Max

Can you post me a small slab of the floating point assembly (and associated C code ?)

something with muls, divs and adds etc...

I'd like to see what FP instructions it is using.

I only ever compile for optimization=Level2. I find Level 3 and 4 problematic.
what compiler ?

What is the exact part number of the processor you are using ? Might be a difference in instruction accelerator/ flash access / instruction cache setup/ configuration. (and speedup might be possible with reorganisation).I see about a 50% variation with the various FLASH accelerators / wait state combinations turned on and off on the M4.

David- can you provide yoru compiler compile and link flags?

cheers


glen


On 17/06/2016 11:22 PM, Maxime Guyon wrote:
I've finished my test for profile kissFFT and the CMSIS equivalent,

Speed of KissFFT function "kiss_fft" is compared to the CMSIS function "arm_cfft_radix2_f32"

For the test, I used the same file used by David with 1024Sample of input.
I noticed that the time to process is a little dependant of the data amplitude, less than the data frequency.
Execution time for transform the 1024 sample are:

With random data on it:
   - KissFFT: 1.2282ms
   - CMSIS:   1.2168ms -> about 1% speedup

With only 0 in sample:
   - KissFFT: 1.2366ms
   - CMSIS:   1.2094ms -> about 1.2% speedup

With sinusoid of amplitude 0.5 at 2500Hz (Sampling at 8kHz):
   - KissFFT: 1.2281ms
   - CMSIS:   1.2167ms -> about 1% speedup

With sinusoid of amplitude 1 at 2500Hz (Sampling at 8kHz):
   - KissFFT: 1.2076ms
   - CMSIS:   1.2089ms -> about  -0.01% slowdown

With sinusoid of amplitude 2 at 2500Hz (Sampling at 8kHz):
   - KissFFT: 1.2367ms
   - CMSIS:   1.2095ms -> about 2.2% speedup

With sinusoid of amplitude 3 at 2500Hz (Sampling at 8kHz):
   - KissFFT: 1.2281ms
   - CMSIS:   1.2167ms -> about  1% speedup

To conclude, CMSIS is very little faster than kissFFT in my test (contrary to the test result made by David which found CMSIS more slower)
But the gain is very poor and will not be sufficient for my target to do decoding in real time...

I still cannot understand why a 120MHz Cortex-M4 from TI is not capable to to the same job of your Cortex-M4 @168Mhz from ST which you say is loaded only at 50% 

To finish, it would be nice to measure the encoding and decoding time with your target and the same file "c2demo.c" and report result.
Just to be sure that my target should be capable of encode and decode real time...
Maybe your target is loaded at more that 50%?

Regards,

Max.





2016-06-17 13:27 GMT+02:00 glen english <[email protected]>:
Hi Maxime

nice work. Yes I would expect the FFT twiddle factors to be pre calculated.
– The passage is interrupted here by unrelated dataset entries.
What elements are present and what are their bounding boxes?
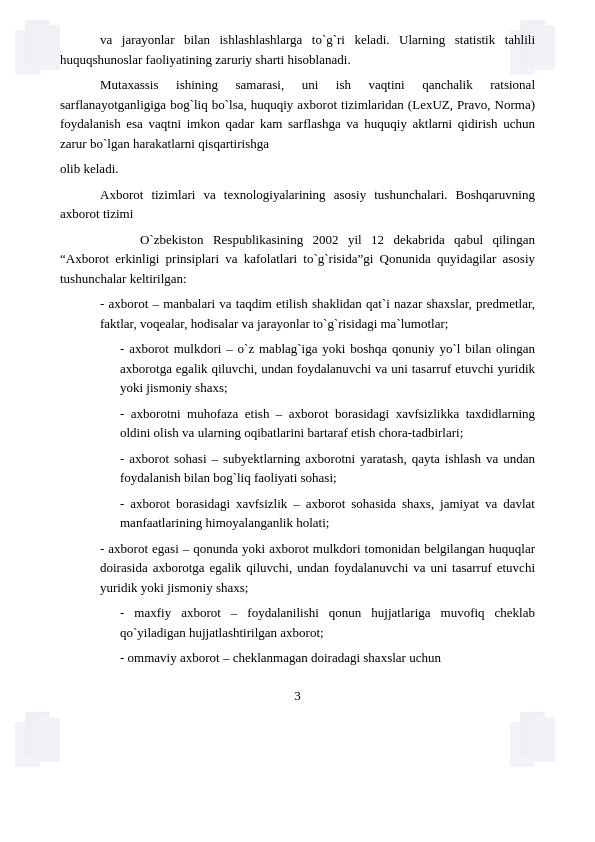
paragraph-11: - axborot egasi – qonunda yoki axborot m… xyxy=(60,539,535,598)
svg-rect-1 xyxy=(25,20,50,65)
page-number: 3 xyxy=(60,688,535,704)
svg-rect-7 xyxy=(25,712,50,757)
svg-rect-0 xyxy=(15,30,40,75)
svg-rect-9 xyxy=(510,722,535,767)
paragraph-13: - ommaviy axborot – cheklanmagan doirada… xyxy=(60,648,535,668)
svg-rect-10 xyxy=(520,712,545,757)
paragraph-9: - axborot sohasi – subyektlarning axboro… xyxy=(60,449,535,488)
page: va jarayonlar bilan ishlashlashlarga to`… xyxy=(0,0,595,842)
svg-rect-6 xyxy=(15,722,40,767)
paragraph-3: olib keladi. xyxy=(60,159,535,179)
paragraph-2: Mutaxassis ishining samarasi, uni ish va… xyxy=(60,75,535,153)
paragraph-7: - axborot mulkdori – o`z mablag`iga yoki… xyxy=(60,339,535,398)
paragraph-4: Axborot tizimlari va texnologiyalarining… xyxy=(60,185,535,224)
watermark-logo-left-bottom xyxy=(10,702,90,782)
paragraph-10: - axborot borasidagi xavfsizlik – axboro… xyxy=(60,494,535,533)
paragraph-8: - axborotni muhofaza etish – axborot bor… xyxy=(60,404,535,443)
watermark-logo-right-bottom xyxy=(505,702,585,782)
paragraph-6: - axborot – manbalari va taqdim etilish … xyxy=(60,294,535,333)
paragraph-5: O`zbekiston Respublikasining 2002 yil 12… xyxy=(60,230,535,289)
page-content: va jarayonlar bilan ishlashlashlarga to`… xyxy=(60,30,535,704)
paragraph-1: va jarayonlar bilan ishlashlashlarga to`… xyxy=(60,30,535,69)
svg-rect-11 xyxy=(530,717,555,762)
paragraph-12: - maxfiy axborot – foydalanilishi qonun … xyxy=(60,603,535,642)
svg-rect-8 xyxy=(35,717,60,762)
svg-rect-2 xyxy=(35,25,60,70)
I expect a fair bit of work would be required to use the CMSIS functions.

I use them extensively in my DSP and audio processing work, and the filter primitives are nice and fast.
They are certainly worthwhile using.

David is probably right- alot of the codec2 code is just general C code.

I bet though some work and performance would improve (to suit the STM32), there are always improvements on the edges.
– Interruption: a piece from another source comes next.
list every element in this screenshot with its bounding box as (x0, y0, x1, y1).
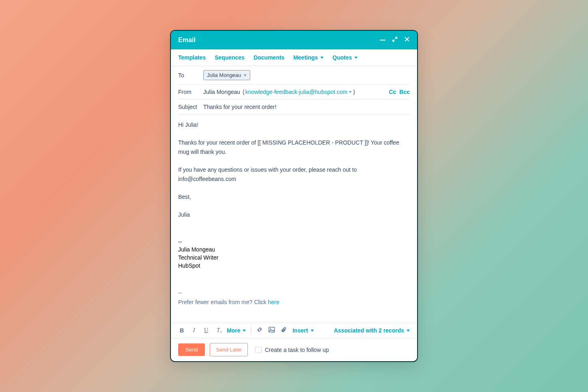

.. or use a bigger processor...

cheers
glen




On 17/06/2016 9:20 PM, Maxime Guyon wrote:
Hello,

Some news:

I've compiled the CMSIS library for my target.
I've evaluated the performance of "sinf", "cosf" functions and their equivalent "arm_cos_f32" and "arm_sin_f32":

CMSIS functions are 15% more faster than the classic one.

I've replaced all call to "sinf" and "cosf" by "arm_cos_f32" and "arm_sin_f32" in codec2.
No remarkable difference, it's due to the fact that it seem kissFFT precalculate table for cosinus and sinus function at creation or codec.
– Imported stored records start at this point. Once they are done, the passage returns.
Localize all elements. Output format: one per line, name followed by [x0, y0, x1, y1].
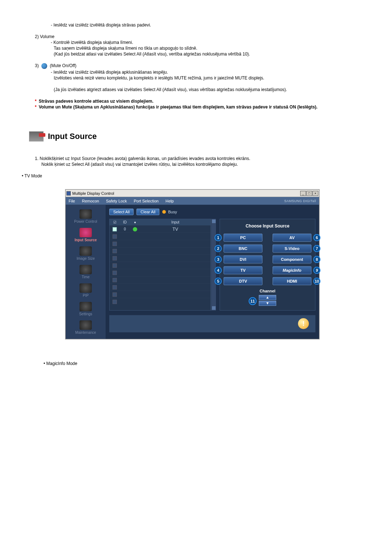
input-svideo[interactable]: S-Video7 [273, 245, 311, 253]
panel-title: Choose Input Source [224, 223, 311, 229]
app-icon [66, 191, 71, 196]
menu-help[interactable]: Help [166, 199, 174, 203]
input-dtv[interactable]: 5DTV [224, 277, 262, 285]
sidebar-item-time[interactable]: Time [68, 263, 104, 280]
table-row[interactable] [110, 276, 211, 283]
clear-all-button[interactable]: Clear All [136, 209, 159, 215]
input-dvi[interactable]: 3DVI [224, 255, 262, 263]
item1-desc: - Ieslēdz vai izslēdz izvēlētā displeja … [51, 22, 370, 28]
status-dot [133, 227, 137, 231]
table-row[interactable] [110, 291, 211, 298]
checkbox[interactable] [113, 249, 117, 253]
item2-line2: Tas saņem izvēlētā displeja skaļuma līme… [51, 46, 370, 51]
note1: *Strāvas padeves kontrole attiecas uz vi… [35, 99, 370, 104]
table-row[interactable] [110, 233, 211, 240]
input-magicinfo[interactable]: MagicInfo9 [273, 266, 311, 274]
checkbox[interactable] [113, 227, 117, 231]
app-window: Multiple Display Control _ □ × File Remo… [65, 189, 319, 339]
input-tv[interactable]: 4TV [224, 266, 262, 274]
item3-line2: Izvēloties vienā reizē vienu komplektu, … [51, 75, 370, 81]
sidebar-item-input[interactable]: Input Source [68, 226, 104, 243]
checkbox[interactable] [113, 271, 117, 275]
table-row[interactable]: 0 TV [110, 225, 211, 233]
magicinfo-mode-label: • MagicInfo Mode [44, 361, 370, 366]
input-pc[interactable]: 1PC [224, 234, 262, 242]
display-table: ☑ ID ● Input 0 TV [109, 219, 211, 311]
item3-title: 3) (Mute On/Off) [35, 63, 370, 69]
checkbox[interactable] [113, 242, 117, 246]
minimize-button[interactable]: _ [300, 191, 306, 196]
window-title: Multiple Display Control [72, 191, 114, 196]
table-row[interactable] [110, 262, 211, 269]
scroll-up-icon[interactable] [212, 219, 216, 223]
cell-input: TV [140, 226, 211, 233]
table-row[interactable] [110, 283, 211, 291]
menu-safety[interactable]: Safety Lock [106, 199, 127, 203]
select-all-button[interactable]: Select All [109, 209, 134, 215]
item2-line3: (Kad jūs beidzat atlasi vai izvēlaties S… [51, 52, 370, 57]
mute-icon [41, 63, 47, 69]
sidebar-item-maint[interactable]: Maintenance [68, 319, 104, 336]
titlebar: Multiple Display Control _ □ × [66, 190, 319, 197]
table-row[interactable] [110, 298, 211, 305]
checkbox[interactable] [113, 263, 117, 268]
channel-label: Channel [224, 289, 311, 293]
sidebar-item-settings[interactable]: Settings [68, 300, 104, 317]
note2: *Volume un Mute (Skaļuma un Apklusināšan… [35, 104, 370, 110]
menu-port[interactable]: Port Selection [134, 199, 158, 203]
sidebar-item-pip[interactable]: PIP [68, 282, 104, 299]
th-input: Input [140, 219, 211, 225]
table-scrollbar[interactable] [211, 219, 216, 311]
input-source-panel: Choose Input Source 1PC AV6 2BNC S-Video… [220, 219, 315, 311]
item3-line3: (Ja jūs izvēlaties atgriezt atlases vai … [51, 87, 370, 92]
checkbox[interactable] [113, 234, 117, 239]
close-button[interactable]: × [313, 191, 318, 196]
checkbox[interactable] [113, 300, 117, 304]
sidebar-item-power[interactable]: Power Control [68, 208, 104, 225]
tv-mode-label: • TV Mode [22, 173, 370, 178]
input-component[interactable]: Component8 [273, 255, 311, 263]
input-hdmi[interactable]: HDMI10 [273, 277, 311, 285]
menu-file[interactable]: File [69, 199, 75, 203]
th-status: ● [130, 219, 140, 225]
info-icon[interactable]: ! [298, 318, 309, 329]
table-row[interactable] [110, 240, 211, 247]
section-title: Input Source [48, 132, 97, 141]
menubar: File Remocon Safety Lock Port Selection … [66, 197, 319, 205]
table-row[interactable] [110, 269, 211, 276]
cell-id: 0 [120, 226, 130, 232]
input-bnc[interactable]: 2BNC [224, 245, 262, 253]
sidebar-item-image[interactable]: Image Size [68, 245, 104, 262]
checkbox[interactable] [113, 256, 117, 260]
item2-title: 2) Volume [35, 34, 370, 39]
item2-line1: - Kontrolē izvelētā displeja skaļuma līm… [51, 40, 370, 45]
brand: SAMSUNG DIGITall [284, 199, 316, 203]
th-id: ID [120, 219, 130, 225]
input-av[interactable]: AV6 [273, 234, 311, 242]
menu-remocon[interactable]: Remocon [82, 199, 99, 203]
busy-indicator: Busy [162, 210, 177, 214]
badge-11: 11 [249, 297, 257, 305]
checkbox[interactable] [113, 292, 117, 297]
channel-down[interactable]: ▼ [259, 301, 276, 306]
channel-up[interactable]: ▲ [259, 295, 276, 300]
table-row[interactable] [110, 247, 211, 254]
scroll-down-icon[interactable] [212, 306, 216, 310]
th-check: ☑ [110, 219, 120, 225]
step1a: 1. Noklikšķiniet uz Input Source (Ievade… [35, 156, 370, 161]
item3-line1: - Ieslēdz vai izslēdz izvēlētā displeja … [51, 70, 370, 75]
checkbox[interactable] [113, 285, 117, 290]
section-icon [29, 131, 44, 141]
sidebar: Power Control Input Source Image Size Ti… [66, 205, 106, 339]
table-row[interactable] [110, 254, 211, 262]
step1b: Noklik ķiniet uz Select All (atlasīt vis… [35, 162, 370, 167]
checkbox[interactable] [113, 278, 117, 282]
maximize-button[interactable]: □ [306, 191, 312, 196]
I've found the test you did with CMSIS for FFT in STM32  directory "fft_test.c".
I'll try to get it working for my target and return back my profile result.

Regards

2016-06-17 10:04 GMT+02:00 Maxime Guyon <[email protected]>:
Hello,

@Steve: Thank you for the hint to define NDEBUG, I tested it but timing remain approximately the same.

@glen english: Thank you for your hint about CMSIS, I will try to compile CMSIS for my platform but seem to be not straightforward since I've never used it before. 

@David Rowe: I saw some other post where you effectively say that you have already tested CMSIS FFT without speed improving...
-Do you already have the piece of code for replace kissfft with CMSIS function?
-Can you provide some clue to test it and some step to replace kissfft?
-I saw a post but cannot find it now where you say that there is a file for test FFT, maybe it's the good starting point for test CMSIS speed improvement.

Regards,

Max

2016-06-17 2:34 GMT+02:00 Steve <[email protected]>:
Just a wild guess, but maybe define NDEBUG (-DNDEBUG) in the make call which will get rid of all the assert() check macro's. Making it a release rather than a debug version.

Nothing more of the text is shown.